Stored data entries =>
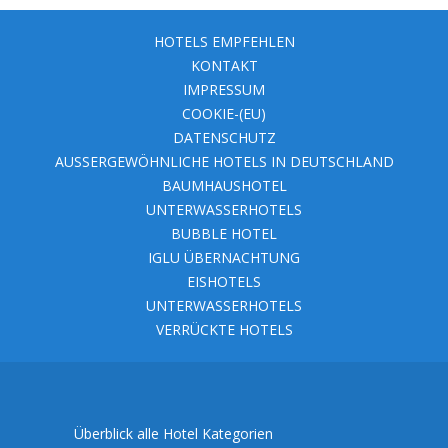
HOTELS EMPFEHLEN
KONTAKT
IMPRESSUM
COOKIE-(EU)
DATENSCHUTZ
AUSSERGEWÖHNLICHE HOTELS IN DEUTSCHLAND
BAUMHAUSHOTEL
UNTERWASSERHOTELS
BUBBLE HOTEL
IGLU ÜBERNACHTUNG
EISHOTELS
UNTERWASSERHOTELS
VERRÜCKTE HOTELS
Überblick alle Hotel Kategorien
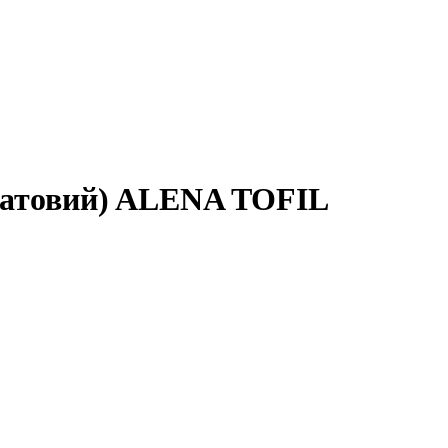
 матовий) ALENA TOFIL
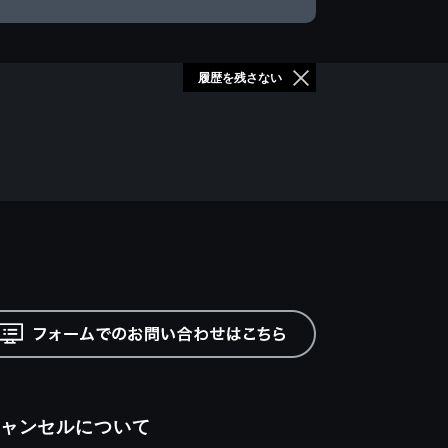
履歴を残さない
ャンセルについて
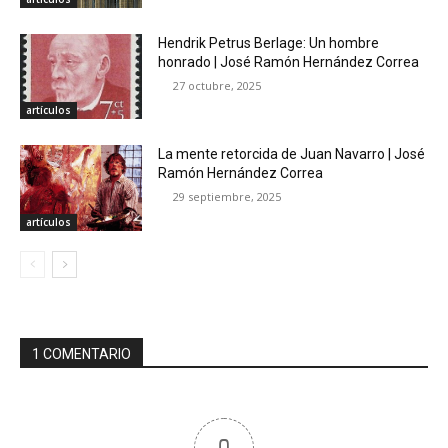
Hendrik Petrus Berlage: Un hombre
honrado | José Ramón Hernández Correa
27 octubre, 2025
artículos
La mente retorcida de Juan Navarro | José
Ramón Hernández Correa
29 septiembre, 2025
artículos
1 COMENTARIO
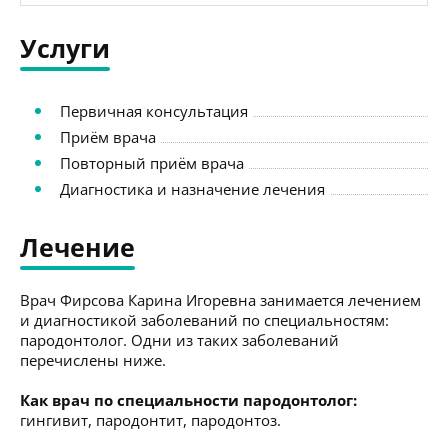
Услуги
Первичная консультация
Приём врача
Повторный приём врача
Диагностика и назначение лечения
Лечение
Врач Фирсова Карина Игоревна занимается лечением
и диагностикой заболеваний по специальностям:
пародонтолог. Одни из таких заболеваний
перечислены ниже.
Как врач по специальности пародонтолог:
гингивит, пародонтит, пародонтоз.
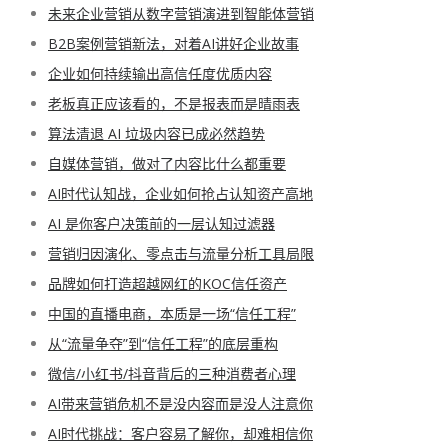
未来企业营销从数字营销演进到智能体营销
B2B案例营销新法，对着AI讲好企业故事
企业如何持续输出高信任度优质内容
老板真正应该看的，不是报表而是晴雨表
算法清退 AI 垃圾内容已成必然趋势
自媒体营销，做对了内容比什么都重要
AI时代认知战，企业如何抢占认知资产高地
AI 是你客户决策前的一层认知过滤器
营销归因演化、零点击与流量分析工具局限
品牌如何打造超越网红的KOC信任资产
中国的直播电商，本质是一场“信任工程”
从“流量争夺”到“信任工程”的底层重构
微信/小红书/抖音背后的三种消费者心理
AI带来营销危机不是没内容而是没人注意你
AI时代挑战：客户容易了解你，却难相信你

ACTIVITY => Output exactly the lines from the one that has "1 COMENTARIO" through the end of the data. Do not include pictures.

YOUR SOLUTION =>
1 COMENTARIO
Услуги
Первичная консультация
Приём врача
Повторный приём врача
Диагностика и назначение лечения
Лечение
Врач Фирсова Карина Игоревна занимается лечением
и диагностикой заболеваний по специальностям:
пародонтолог. Одни из таких заболеваний
перечислены ниже.
Как врач по специальности пародонтолог:
гингивит, пародонтит, пародонтоз.
未来企业营销从数字营销演进到智能体营销
B2B案例营销新法，对着AI讲好企业故事
企业如何持续输出高信任度优质内容
老板真正应该看的，不是报表而是晴雨表
算法清退 AI 垃圾内容已成必然趋势
自媒体营销，做对了内容比什么都重要
AI时代认知战，企业如何抢占认知资产高地
AI 是你客户决策前的一层认知过滤器
营销归因演化、零点击与流量分析工具局限
品牌如何打造超越网红的KOC信任资产
中国的直播电商，本质是一场“信任工程”
从“流量争夺”到“信任工程”的底层重构
微信/小红书/抖音背后的三种消费者心理
AI带来营销危机不是没内容而是没人注意你
AI时代挑战：客户容易了解你，却难相信你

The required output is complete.